A classic take on a chocolate chip cookie, the cookie dough is battered and then deep fried. How could this not be divine?!
- Cook Time
- Prep Time
- 6 dozenServings
- 2 1/3 cup flour, all-purpose
- 2 sticks margarine or butter (room temp.)
- 1/2 cup sugar
- 1 1/4 teaspoon baking soda
- 1/4 teaspoon salt
- 1 cup brown sugar (packed)
- 2 large eggs
- 2 teaspoon vanilla extract
- 2 cup chocolate chips
- 2 cup flour, all-purpose
- 1 1/4 teaspoon baking powder
- 1 tablespoon sugar
- 1 large egg
- 1 1/2 cup plain seltzer (you may need more)
- canola oil (for frying)
To make the cookie dough:
Add the flour, baking soda, and salt to a large bowl.
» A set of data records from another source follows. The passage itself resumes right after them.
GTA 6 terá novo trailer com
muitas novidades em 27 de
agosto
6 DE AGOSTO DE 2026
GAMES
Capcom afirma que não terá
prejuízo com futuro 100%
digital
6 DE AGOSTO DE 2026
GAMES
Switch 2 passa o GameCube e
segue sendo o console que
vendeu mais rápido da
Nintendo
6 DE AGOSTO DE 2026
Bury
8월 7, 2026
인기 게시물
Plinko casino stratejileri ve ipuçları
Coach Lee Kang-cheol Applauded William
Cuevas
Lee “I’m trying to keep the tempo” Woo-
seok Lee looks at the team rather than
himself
Whisk the mixture to incorporate all the ingredients.
In a mixer, cream the butter until it lightens, slowly add in the sugars, and continue to cream until the mixture is light and fluffy. Add the eggs one at a time, beating well. Mix in the vanilla. On low speed (so it doesn't fly everywhere), add the flour mixture from above. Once mixed well, fold in the chocolate chips with a spatula or spoon.
Roll the dough into balls about 2 teaspoons each. Put the cookie dough balls onto a baking sheet and then into the freezer for 30 minutes until firm (this will help the batter stick).
To make the batter:
Combine the flour, sugar, and baking powder in a large bowl. Whisk the mixture to incorporate and break up any lumps. Whisk in the egg and the seltzer, making sure to combine well. The batter should have the consistency of heavy cream, so add more seltzer, if needed.
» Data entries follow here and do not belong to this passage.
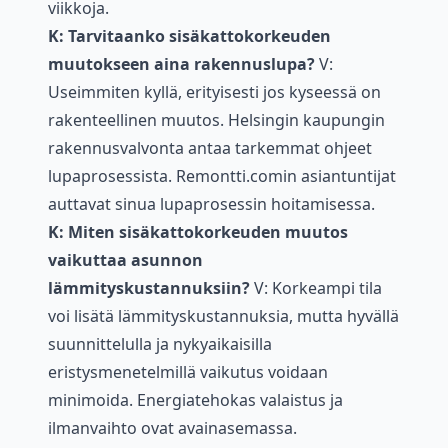
viikkoja.
K: Tarvitaanko sisäkattokorkeuden
muutokseen aina rakennuslupa?
V:
Useimmiten kyllä, erityisesti jos kyseessä on
rakenteellinen muutos. Helsingin kaupungin
rakennusvalvonta antaa tarkemmat ohjeet
lupaprosessista. Remontti.comin asiantuntijat
auttavat sinua lupaprosessin hoitamisessa.
K: Miten sisäkattokorkeuden muutos
vaikuttaa asunnon
lämmityskustannuksiin?
V: Korkeampi tila
voi lisätä lämmityskustannuksia, mutta hyvällä
suunnittelulla ja nykyaikaisilla
eristysmenetelmillä vaikutus voidaan
minimoida. Energiatehokas valaistus ja
ilmanvaihto ovat avainasemassa.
In a large pot (or a fryer, if you're lucky enough to own one), heat the oil to 350 degrees F.
Working in batches, add 3 chilled cookie dough balls (from the freezer) to the batter and turn to coat. Using a fork or slotted spoon, remove each ball from the batter, letting the excess batter drip back into the bowl, then very carefully place into the hot oil and repeat.
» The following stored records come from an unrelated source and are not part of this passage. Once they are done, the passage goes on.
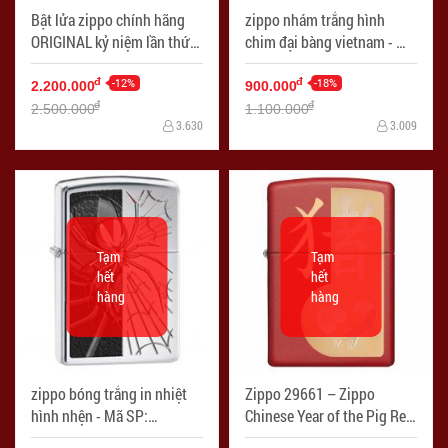
Bật lửa zippo chính hãng
zippo nhám trắng hình
ORIGINAL kỷ niệm lần thứ
chim đại bàng vietnam - Mã
70 Màu bạc cổ - Mã SP:
SP: ZPC2009
ZPC1742
-12%
-18%
đ
đ
2.200.000
900.000
đ
đ
2.500.000
1.100.000
3.630
3.009
Tạm
Tạm
hết
hết
hàng
hàng
zippo bóng trắng in nhiệt
Zippo 29661 – Zippo
hình nhện - Mã SP:
Chinese Year of the Pig Red
ZPC2015
Matte - Mã SP: ZPC2205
Fry no more than 3 at a time, since you don't want the oil temp to drop. Using a slotted spoon, turn them over a few times until they are golden brown, about 3 minutes total. Remove the crispy cookie dough balls from the oil to a paper towel-lined plate to drain.
Serve warm, and for an added presentation touch, you can sprinkle with confectioners sugar.